GEÇEN hafta Pakistan’daydım... Dönmek icap etti, istediğim kadar uzun kalamadım ama hálá havasından da çıkamadım.
Pakistan bir süredir, dünya sisteminin her an gözden çıkarabileceği bir ülke gibi duruyor. Gerçi Irak örneğinden sonra aleme nizam vermenin kolay olmadığı görüldü, ama hiç belli olmaz.
Doğrusu ben gazetecilik aşkından çok, sanki bir nevi "Irak sendromu" içine girmiş gibi, uçurumun kıyısında olduğunu hissettiğim ülkeleri dört dönüyorum.
Bu "yap-boz" coğrafyalarında, zaten aşısı tam tutmamış bu ülkeler, dünyanın çıkar haritasına göre bir desteklenip, bir kösteklenmekten helak olmuş vaziyette. Desteklendikleri dönemlerde yükünü tutmuş olanlar bir yana, her dönemeçte en büyük fatura fukara kalabalıklara çıkıyor. Yine de Irak’tan sonra, "Her şey savaştan, bunu kışkırtacak her hangi bir müdahaleden daha iyi" diye düşünür, azla yetinir olduk. Bakar mısınız yirmi birinci yüzyılın başında geldiğimiz noktaya?
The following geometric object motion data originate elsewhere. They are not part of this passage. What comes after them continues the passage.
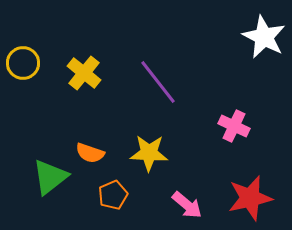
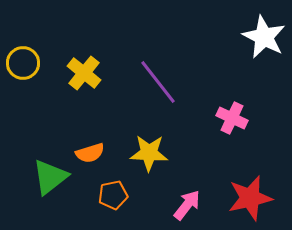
pink cross: moved 2 px left, 8 px up
orange semicircle: rotated 36 degrees counterclockwise
orange pentagon: rotated 12 degrees clockwise
pink arrow: rotated 92 degrees counterclockwise
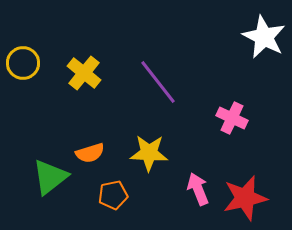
red star: moved 5 px left
pink arrow: moved 11 px right, 16 px up; rotated 60 degrees counterclockwise
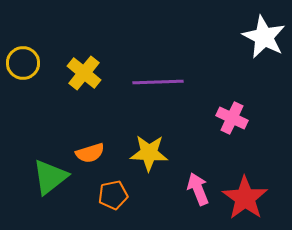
purple line: rotated 54 degrees counterclockwise
red star: rotated 24 degrees counterclockwise
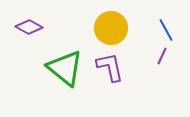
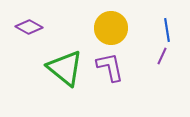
blue line: moved 1 px right; rotated 20 degrees clockwise
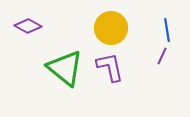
purple diamond: moved 1 px left, 1 px up
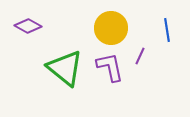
purple line: moved 22 px left
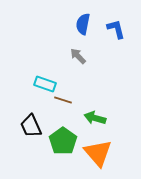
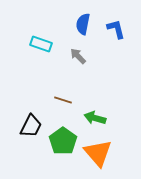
cyan rectangle: moved 4 px left, 40 px up
black trapezoid: rotated 130 degrees counterclockwise
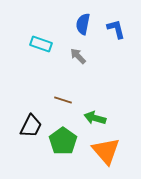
orange triangle: moved 8 px right, 2 px up
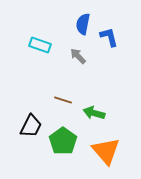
blue L-shape: moved 7 px left, 8 px down
cyan rectangle: moved 1 px left, 1 px down
green arrow: moved 1 px left, 5 px up
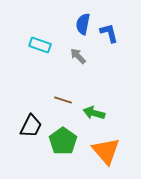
blue L-shape: moved 4 px up
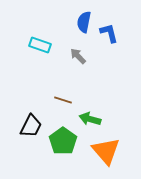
blue semicircle: moved 1 px right, 2 px up
green arrow: moved 4 px left, 6 px down
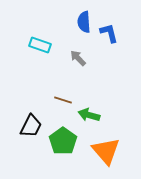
blue semicircle: rotated 15 degrees counterclockwise
gray arrow: moved 2 px down
green arrow: moved 1 px left, 4 px up
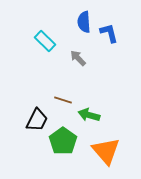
cyan rectangle: moved 5 px right, 4 px up; rotated 25 degrees clockwise
black trapezoid: moved 6 px right, 6 px up
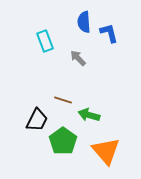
cyan rectangle: rotated 25 degrees clockwise
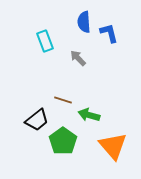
black trapezoid: rotated 25 degrees clockwise
orange triangle: moved 7 px right, 5 px up
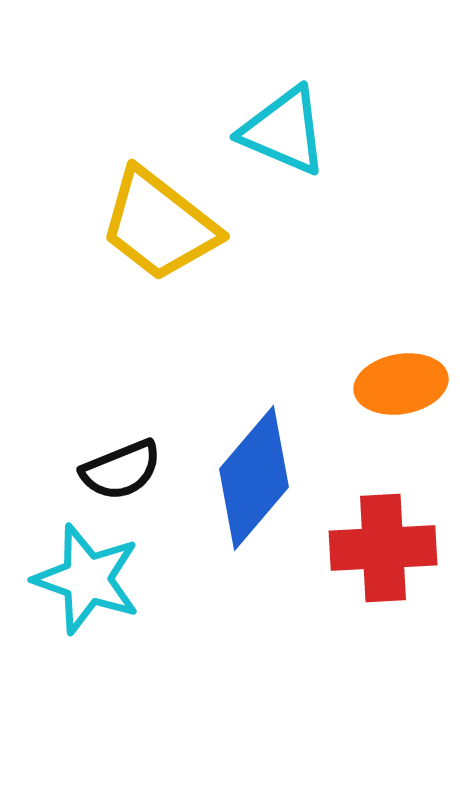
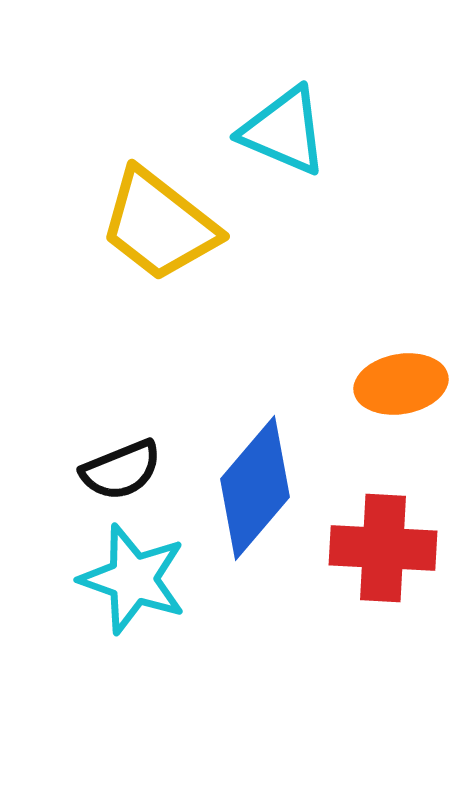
blue diamond: moved 1 px right, 10 px down
red cross: rotated 6 degrees clockwise
cyan star: moved 46 px right
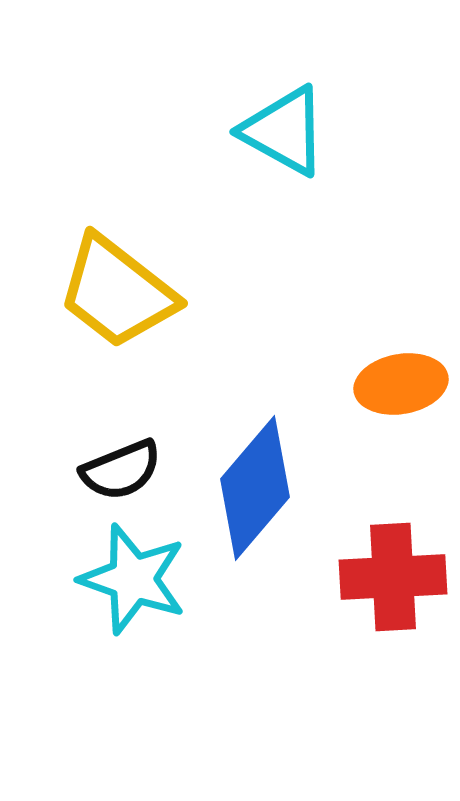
cyan triangle: rotated 6 degrees clockwise
yellow trapezoid: moved 42 px left, 67 px down
red cross: moved 10 px right, 29 px down; rotated 6 degrees counterclockwise
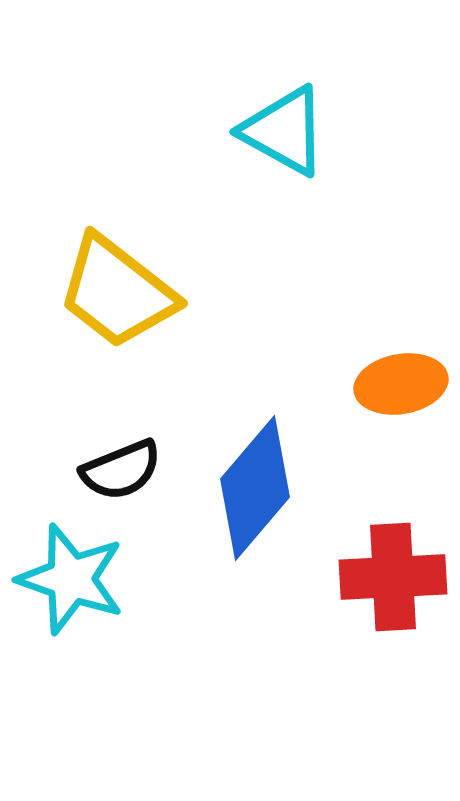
cyan star: moved 62 px left
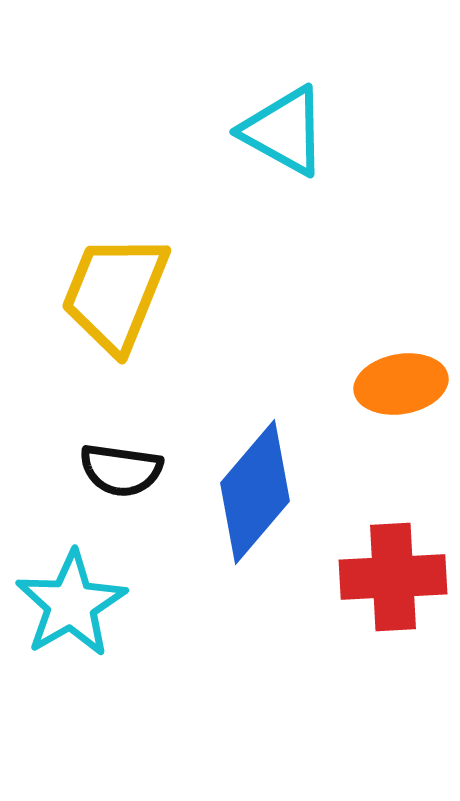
yellow trapezoid: moved 2 px left, 1 px down; rotated 74 degrees clockwise
black semicircle: rotated 30 degrees clockwise
blue diamond: moved 4 px down
cyan star: moved 25 px down; rotated 23 degrees clockwise
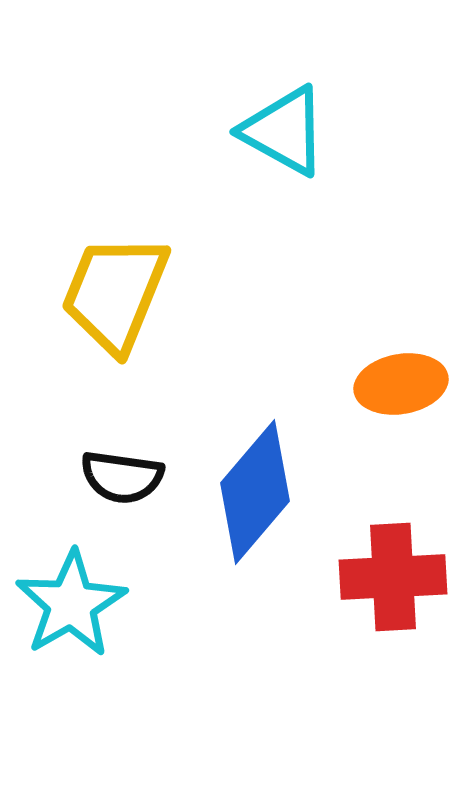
black semicircle: moved 1 px right, 7 px down
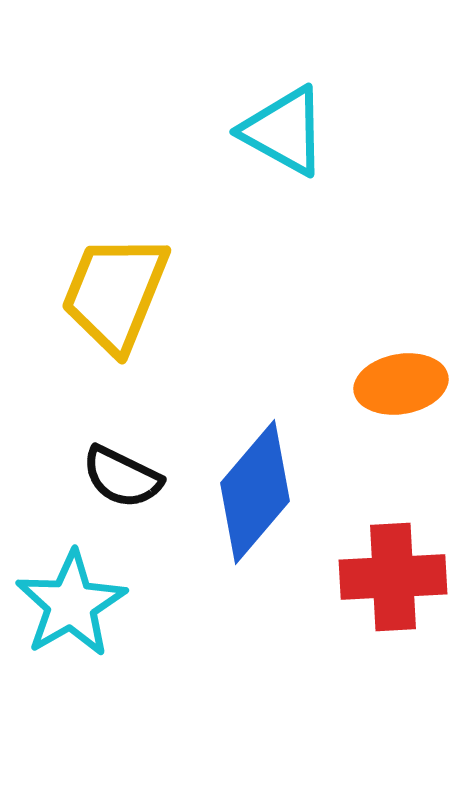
black semicircle: rotated 18 degrees clockwise
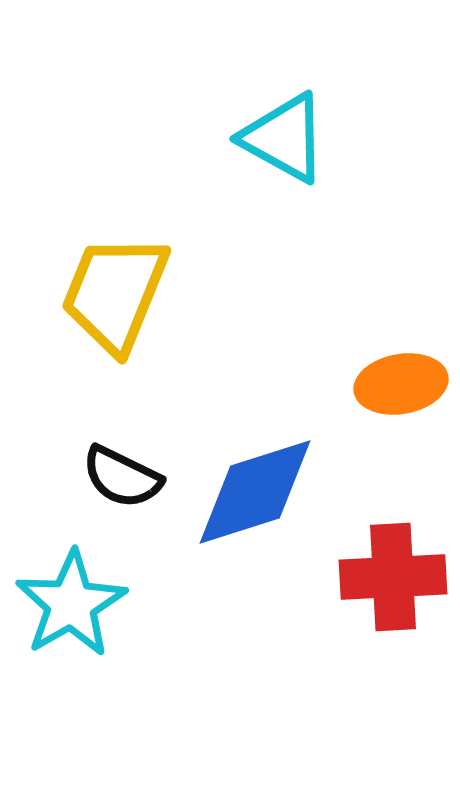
cyan triangle: moved 7 px down
blue diamond: rotated 32 degrees clockwise
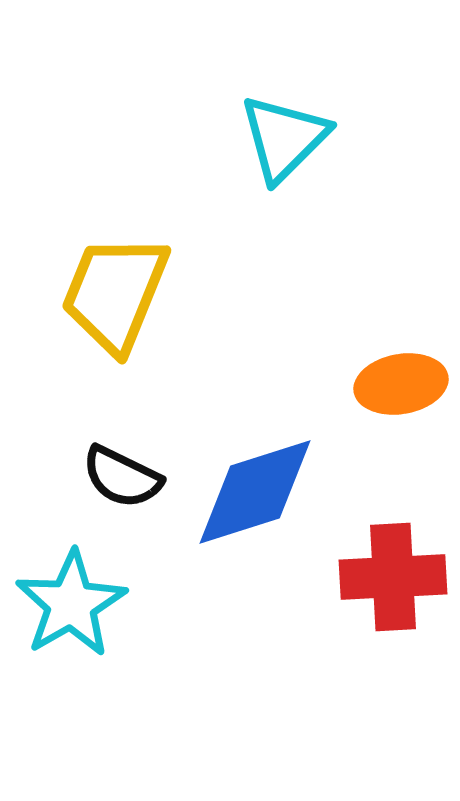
cyan triangle: rotated 46 degrees clockwise
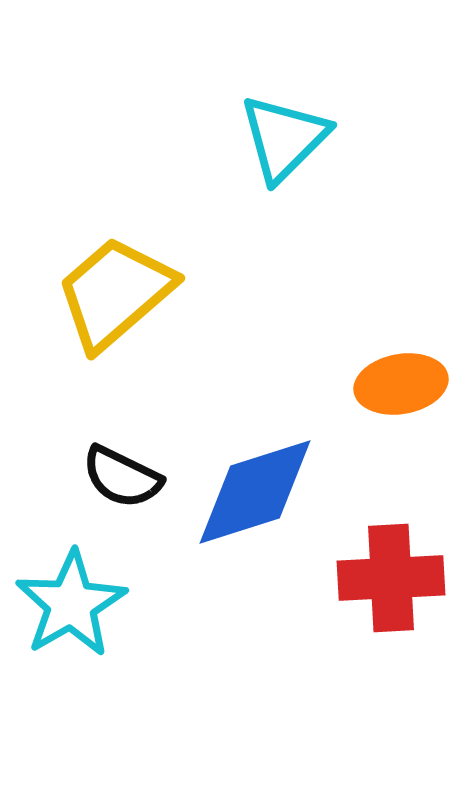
yellow trapezoid: rotated 27 degrees clockwise
red cross: moved 2 px left, 1 px down
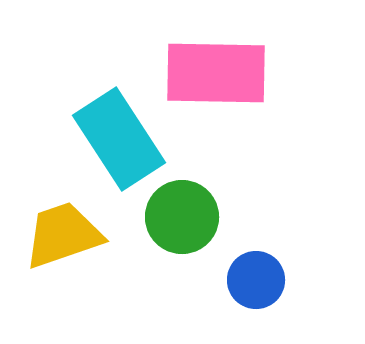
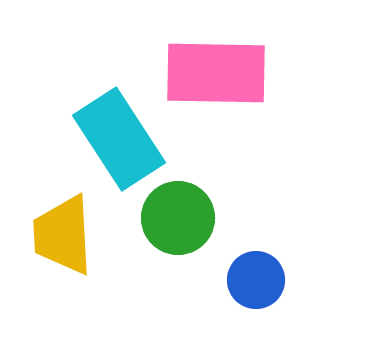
green circle: moved 4 px left, 1 px down
yellow trapezoid: rotated 74 degrees counterclockwise
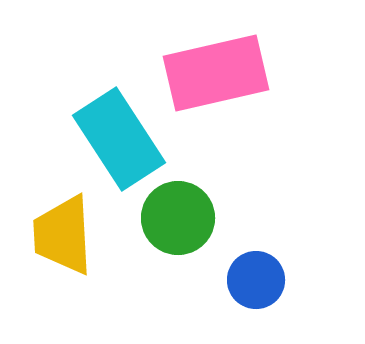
pink rectangle: rotated 14 degrees counterclockwise
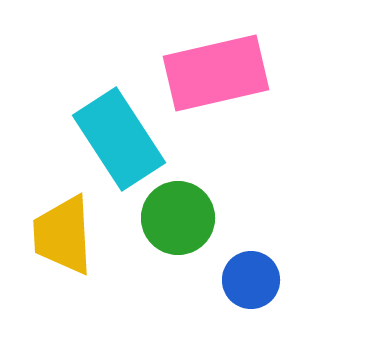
blue circle: moved 5 px left
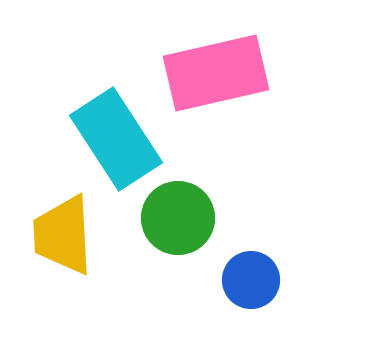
cyan rectangle: moved 3 px left
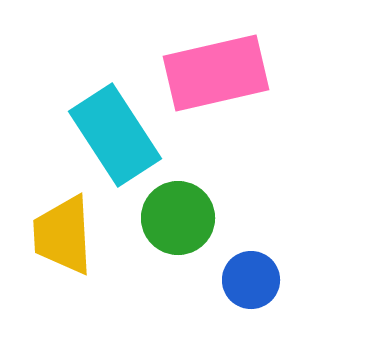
cyan rectangle: moved 1 px left, 4 px up
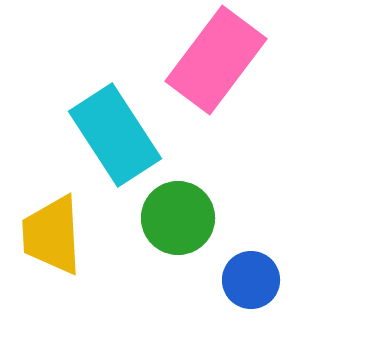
pink rectangle: moved 13 px up; rotated 40 degrees counterclockwise
yellow trapezoid: moved 11 px left
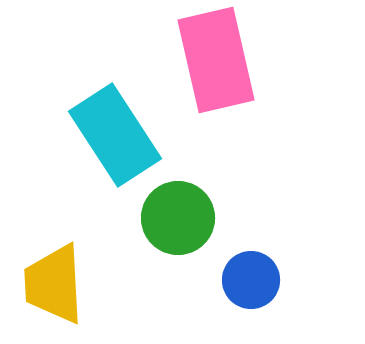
pink rectangle: rotated 50 degrees counterclockwise
yellow trapezoid: moved 2 px right, 49 px down
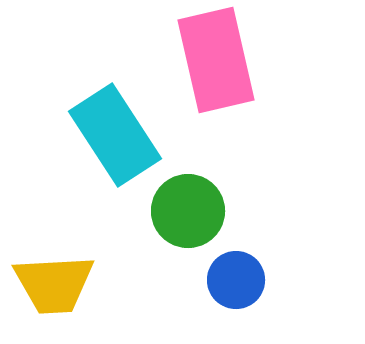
green circle: moved 10 px right, 7 px up
blue circle: moved 15 px left
yellow trapezoid: rotated 90 degrees counterclockwise
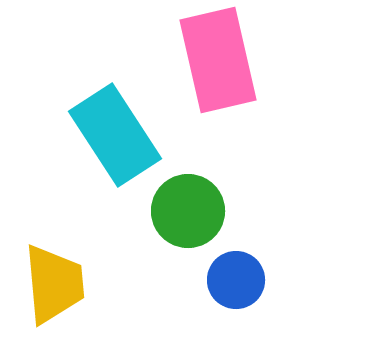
pink rectangle: moved 2 px right
yellow trapezoid: rotated 92 degrees counterclockwise
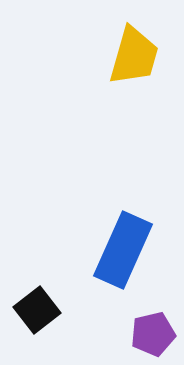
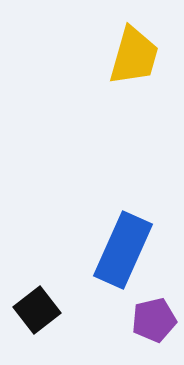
purple pentagon: moved 1 px right, 14 px up
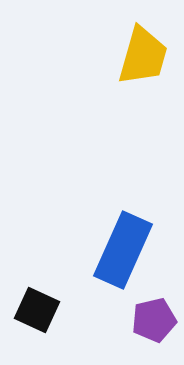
yellow trapezoid: moved 9 px right
black square: rotated 27 degrees counterclockwise
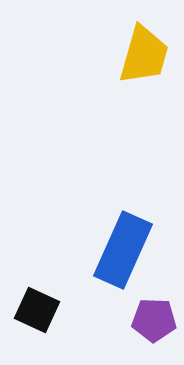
yellow trapezoid: moved 1 px right, 1 px up
purple pentagon: rotated 15 degrees clockwise
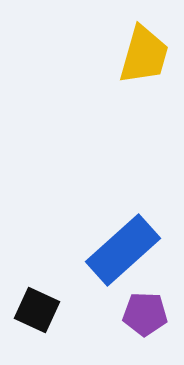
blue rectangle: rotated 24 degrees clockwise
purple pentagon: moved 9 px left, 6 px up
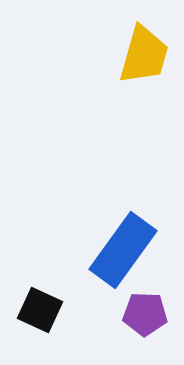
blue rectangle: rotated 12 degrees counterclockwise
black square: moved 3 px right
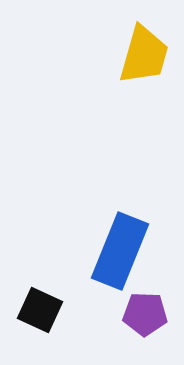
blue rectangle: moved 3 px left, 1 px down; rotated 14 degrees counterclockwise
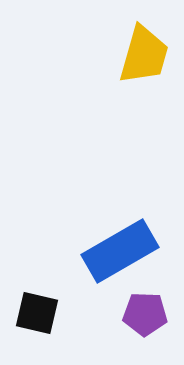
blue rectangle: rotated 38 degrees clockwise
black square: moved 3 px left, 3 px down; rotated 12 degrees counterclockwise
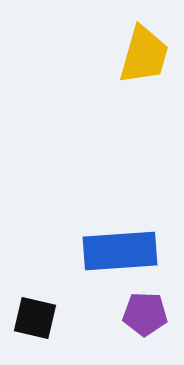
blue rectangle: rotated 26 degrees clockwise
black square: moved 2 px left, 5 px down
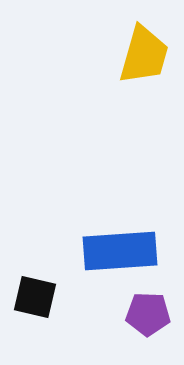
purple pentagon: moved 3 px right
black square: moved 21 px up
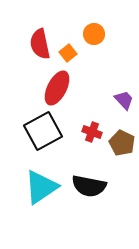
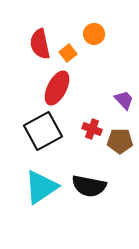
red cross: moved 3 px up
brown pentagon: moved 2 px left, 2 px up; rotated 25 degrees counterclockwise
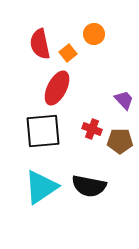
black square: rotated 24 degrees clockwise
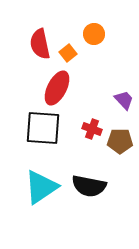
black square: moved 3 px up; rotated 9 degrees clockwise
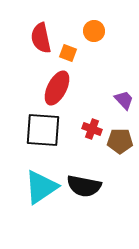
orange circle: moved 3 px up
red semicircle: moved 1 px right, 6 px up
orange square: rotated 30 degrees counterclockwise
black square: moved 2 px down
black semicircle: moved 5 px left
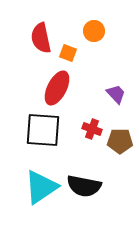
purple trapezoid: moved 8 px left, 6 px up
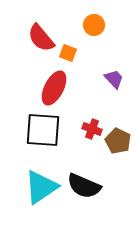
orange circle: moved 6 px up
red semicircle: rotated 28 degrees counterclockwise
red ellipse: moved 3 px left
purple trapezoid: moved 2 px left, 15 px up
brown pentagon: moved 2 px left; rotated 25 degrees clockwise
black semicircle: rotated 12 degrees clockwise
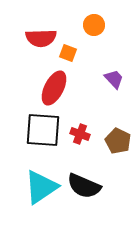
red semicircle: rotated 52 degrees counterclockwise
red cross: moved 12 px left, 5 px down
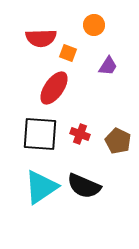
purple trapezoid: moved 6 px left, 13 px up; rotated 75 degrees clockwise
red ellipse: rotated 8 degrees clockwise
black square: moved 3 px left, 4 px down
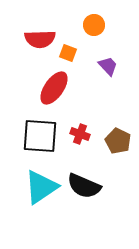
red semicircle: moved 1 px left, 1 px down
purple trapezoid: rotated 75 degrees counterclockwise
black square: moved 2 px down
Saddam Irak’ı, önce aşısı tutmamış, sonra yakın tarih süreci içinde şirazesinden iyice çıkmış bir ülke idi. En son uygulanan ekonomik ambargo ile tablo iyice kararmıştı. Tüm bunlara rağmen gelinen nokta, o karanlık sahneden bin beter. Bunu herkesten önce Saddam’dan kaçıp, sürgünde yaşayan Iraklılar söylüyor.
Hep benzer bir uçurumun kıyısına gelmiş ülkelerin, Irak gibi bir kadere mahkum olmasından korkuyorum. Oralarda dolaşırken, her şeye rağmen iyi-kötü devam eden hayatlarından eser kalmayabileceğini düşünüyorum.
Bir zamanlar Amman’da, bir süredir orada yaşayan Alman bir gazeteci arkadaşım, tarihi ve kültürü olmayan bir ülkede yaşamaktan nasıl bunaldığını, bir iş için Bağdat’a gittiğinde kendisini daha iyi hissettiğini söylemişti. Saddam’a, ambargoya ve her şeye rağmen, Bağdat’ta gezdiği kitap sergilerinden galerilere, bir sürü şeyin nasıl bir tarih ve kültür merkezinde olunduğunu insana hatırlattığını anlatmıştı.
Dünyanın yap-boz oyunları, tarih-kültür ne varsa silip süpürüyor. Bağdat Müzesi’nin nasıl talan edildiğini hatırlayın. O bir yana, yakın zamana kadar ve her şeye rağmen Irak’ta modern bir hayat alanı olduğunu hatırlayan kaldı mı? Şiilerin lideri senin, Sünni direnişçiler benim, mezhep savaşı senin, etnik çatışma benim Irak sanki ortaçağdan sonra hiç değişmemiş gibi gösterilmiyor mu? Pakistan’dan söz edilirken de artık benzer bir dil kullanılır oldu.
İktidar savaşları adına allak bullak edilen yerlerde, özellikle de "uygar dünya"da yaşayanların değerli bulabilecekleri veya özdeşlik kurabilecekleri hayat hiç yokmuş, olmamış gibi göstermek savaşları, müdahaleleri meşrulaştırmayı kolaylaştırıyor.
Batılılar eskiden bu ülkelerde kendilerine benzemeyen kalabalıkların varlığını görmez/göstermezken, şimdi bu ülkeleri kara kalabalıklar olarak göstermeye özen gösteriyorlar. Tam da bu nedenle, şu günlerde inadına uçurumun kıyısındaki ülkelerin hayatlarına tanıklık etmek, "cihatçı kalabalıklar"ın ötesindeki bin bir yüzünü görmek/göstermek gerektiğini düşünüyorum.